Из «райского уголка» уже слышалась коронная макаевская вещь — «Свадебная песня» из оперы «Нерон».
— О, Гимене-э-эй, — старательно допел Виктор Павлович, и послышались аплодисменты.
Надежда кривилась: все одно и то же. Подняв лицо к солнцу и смежив ресницы, она стояла так перед Серебровым. Ему нестерпимо хотелось поцеловать ее. Милая, бесконечно близкая и далекая Надежда.
— Переезжай ко мне, — без всякой уверенности сказал он.
— Ты один меня понимаешь и всегда понимал, — благодарно проговорила она. — Лучше я тебя буду ждать в Бугрянске.
В окно забарабанил Маркелов, призывно замахав своей властной лапой. Они вернулись. Капитон и дядя Митя поставили на стол широкое блюдо с пельменями. От блюда шел ароматный пар. У Макаева вызрел тост, который должны были услышать все без исключения.
— Давайте, друзья, за взаимовыручку, за добрую отзывчивость и чуткость, — поднявшись, сказал своим хорошо поставленным голосом Виктор Павлович.
— Правильно! Вот это тост! — рявкнул Огородов.
Теперь уже тесен был стол, и, выбравшись из-за него, обнялись настоящие, надежные мужики: Макаев, Огородов и Маркелов. Они стояли неразбиваемой, до гробовой доски преданной друг другу троицей, и не было в природе такой воды, которая могла бы разлить их. Они целовались, клялись, еще и еще раз подтверждая свое братство, пока озабоченный Капитон, показывая на часы, не напомнил Маркелову, что остается до электрички меньше часа, а до нее ехать да ехать.
За окном предвечерне алел снег.
Маркелов скомандовал:
— По машинам!
Капитон все заботы взял на себя. Он успел поставить в машину кастрюлю с пельменями, чтоб не заголодали гости. С места он снялся с такой скоростью, что в белом облаке мгновенно скрылись и «райский уголок», и лес. Он знал: опоздай — отвечать ему. Когда Капитонова машина опережала серебровский «газик», из нее несся мощный гогот. Вошедший в раж дядя Митя тешил высокого гостя озорными частушками. В Ложкарях Капитон высадил дядю Митю и опять перегнал Сереброва. На этот раз из машины могуче неслось «О, Гименей». Теперь уж «Свадебную песню» орала вся компания. В «газике» Сереброва было тихо. Он ехал вдвоем с Надеждой. Она сидела сзади и лепетала:
— Гарик, ты милый, почему ты такой хороший?
Потом она обняла его за шею, и хотя в объятиях машину вести было неудобно, он ехал так и целовал ее руки. Ему было хорошо с этой блаженной, бесконечно доброй Надеждой, благо, стекло залепило снегом.
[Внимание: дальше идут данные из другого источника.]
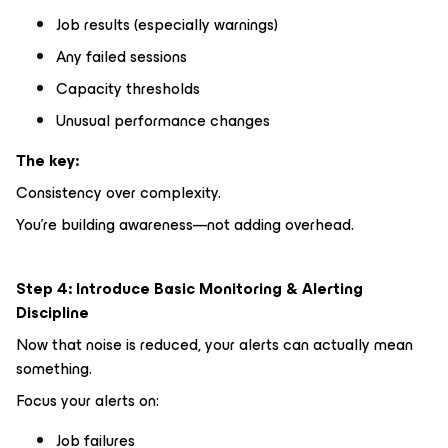
Job results (especially warnings)
Any failed sessions
Capacity thresholds
Unusual performance changes
The key:
Consistency over complexity.
You’re building awareness—not adding overhead.
Step 4: Introduce Basic Monitoring & Alerting
Discipline
Now that noise is reduced, your alerts can actually mean
something.
Focus your alerts on:
Job failures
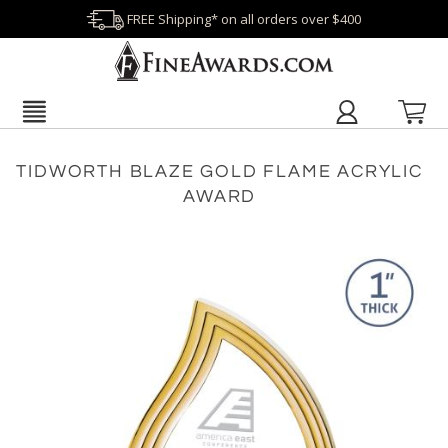
FREE Shipping* on all orders over $400
TIDWORTH BLAZE GOLD FLAME ACRYLIC
AWARD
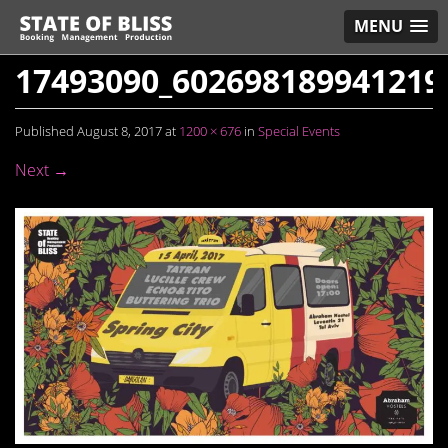
MENU
17493090_602698189941219
Published
August 8, 2017
at
1200 × 676
in
Special Events
Next →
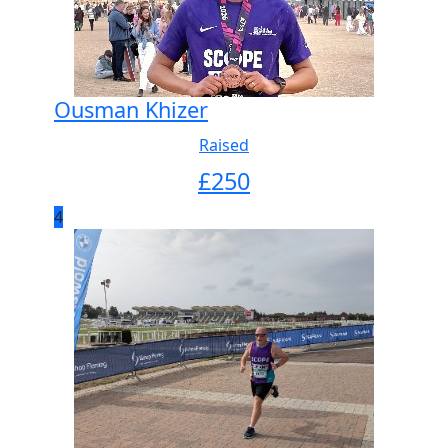
Ousman Khizer
Raised
£
250
4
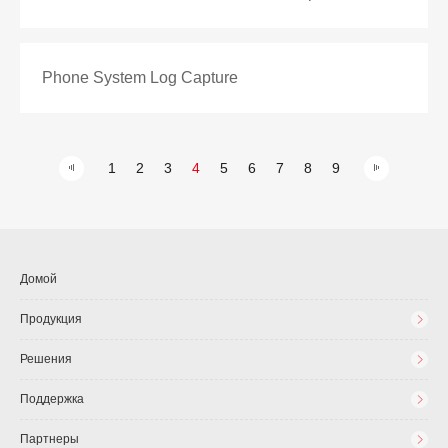
Phone System Log Capture
1
2
3
4
5
6
7
8
9
Домой
Продукция
Решения
Поддержка
Партнеры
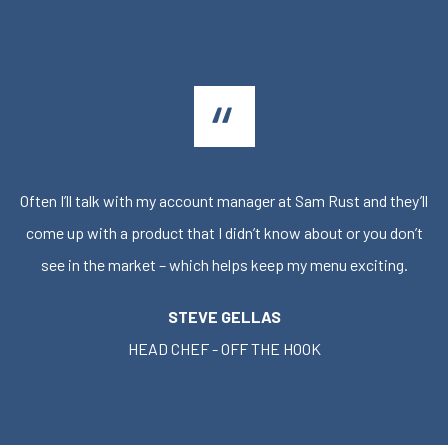
Often I’ll talk with my account manager at Sam Rust and they’ll
come up with a product that I didn’t know about or you don’t
see in the market – which helps keep my menu exciting.
STEVE GELLAS
HEAD CHEF - OFF THE HOOK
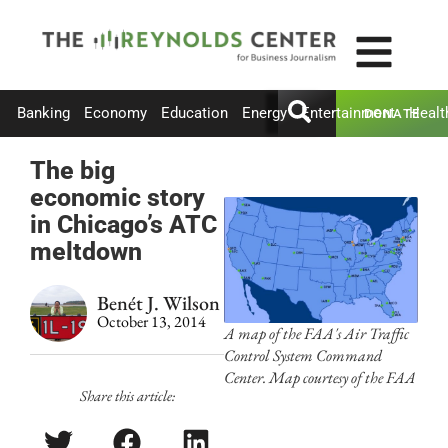
Banking
Economy
Education
Energy
Entertainment
Healt
DONATE
The big
economic story
in Chicago’s ATC
meltdown
Benét J. Wilson
October 13, 2014
A map of the FAA's Air Traffic
Control System Command
Center. Map courtesy of the FAA
Share this article:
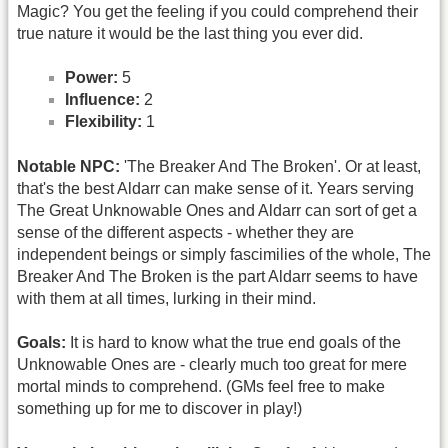
Magic? You get the feeling if you could comprehend their
true nature it would be the last thing you ever did.
Power:
5
Influence:
2
Flexibility:
1
Notable NPC:
'The Breaker And The Broken'. Or at least,
that's the best Aldarr can make sense of it. Years serving
The Great Unknowable Ones and Aldarr can sort of get a
sense of the different aspects - whether they are
independent beings or simply fascimilies of the whole, The
Breaker And The Broken is the part Aldarr seems to have
with them at all times, lurking in their mind.
Goals:
It is hard to know what the true end goals of the
Unknowable Ones are - clearly much too great for mere
mortal minds to comprehend. (GMs feel free to make
something up for me to discover in play!)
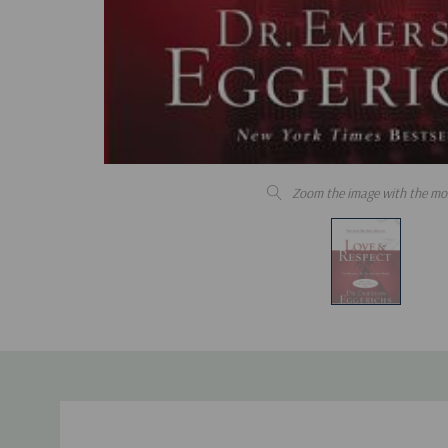
Zoom the image with the mo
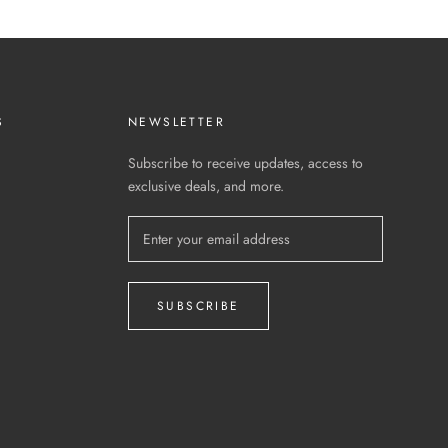
S
NEWSLETTER
Subscribe to receive updates, access to
exclusive deals, and more.
SUBSCRIBE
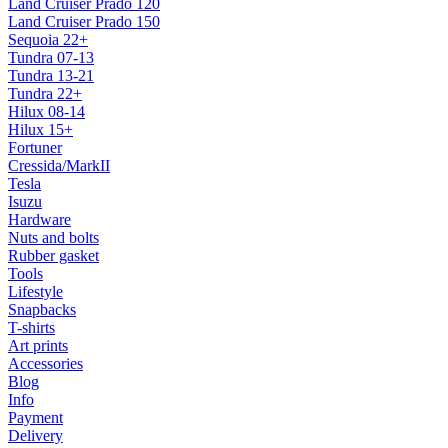
Land Cruiser Prado 120
Land Cruiser Prado 150
Sequoia 22+
Tundra 07-13
Tundra 13-21
Tundra 22+
Hilux 08-14
Hilux 15+
Fortuner
Cressida/MarkII
Tesla
Isuzu
Hardware
Nuts and bolts
Rubber gasket
Tools
Lifestyle
Snapbacks
T-shirts
Art prints
Accessories
Blog
Info
Payment
Delivery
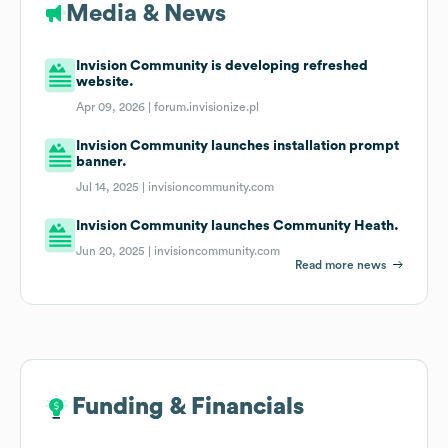
Media & News
Invision Community is developing refreshed
website.
Apr 09, 2026 |
forum.invisionize.pl
Invision Community launches installation prompt
banner.
Jul 14, 2025 |
invisioncommunity.com
Invision Community launches Community Heath.
Jun 20, 2025 |
invisioncommunity.com
Read more news
Funding & Financials
Funding & Financials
Серебров не включал «дворник», чтобы встречные шоферы не увидели, каким лихачом, в обнимку с красавицей катит инженер Серебров.
— Гаричек! Ты чудесный, я люблю тебя, — шептала ему на ухо Надежда. Он благодарно ловил губами ее пальцы.
На вокзале троица долго и трогательно прощалась. Взмыленный Капитон безропотно бегал за билетами, вытаскивал на платформу ложкарские дары: эмалированное ведро с медом, оплетенную бельевым шпагатом медвежью шкуру, кусман лосятины, пожертвованный Огородовым. Макаев, забавляя публику, повесил через плечо лапти, подаренные ему дядей Митей. Он был добр, прост, и ему нравилось быть таким.
— Мы с тобой, Макаев, как баскаки, — вновь не то шутила, не то поддевала Надежда мужа. — Знаешь, были такие сборщики дани. Знаешь?
Огородов хохотал, показывая широкие бобровые зубы, Макаев туповато кивал жене и грозил пальцем.
— Баскакова я знаю, у нас на заводе… Это тебя все сбивает с толку Серебров. Он вредный молодой человек, очень вредный. Я его знаю, — повторял Виктор Павлович и грозил пальцем Сереброву.
— Нет, он лучше всех вас, — сердилась Надежда, топая сапожком. — Он добрый, он честный.
— Он честный? Он — дерьмо, — густо и авторитетно припечатал вдруг Огородов. — Это такое дерьмо! Он моей дочери жизнь испортил, он мне жизнь испортил.
Все смолкли. Макаев посмотрел на Сереброва с осуждением.
— Да что вы, парни, — заорал в растерянности Маркелов.
У Сереброва отхлынула от лица кровь. Давно приберегаемый Огородовым камень вновь вынут из-за пазухи, нанесен рассчитанный удар, теперь может последовать еще один. А что ответит он? Все ждали этого. Что же сделает он? Станет оправдываться, пустится в объяснения или полезет к Огородову драться? Серебров круто повернулся и, не попрощавшись, быстро пошел с платформы. Он еще слышал, как со слезами в голосе кричала Надежда:
— Ой, какие вы! Ненавижу! Самоуверенные, злые! Ух какие! Гарик, не уходи! Они все противные! Гаричек, останься!
Басовато простонала электричка, заглушая слова Надежды. Серебров не видел, как вспаренный Капитон грузил гостинцы, втаскивал в вагон хорохорившегося Макаева — тот вновь хотел сказать что-то страшно значительное.
Серебров сидел в машине. Ах, как было все мерзко. Ну и негодяй Огородов — выждал момент. И при ком сказал — при Надежде. Ах, негодяй! И дернуло Маркелова позвать этого «банкира». Что теперь подумает Надежда? Она будет его презирать. И Макаев каждый день станет напоминать ей об этом инциденте. Тьфу, как противно! Как противно, как мерзко!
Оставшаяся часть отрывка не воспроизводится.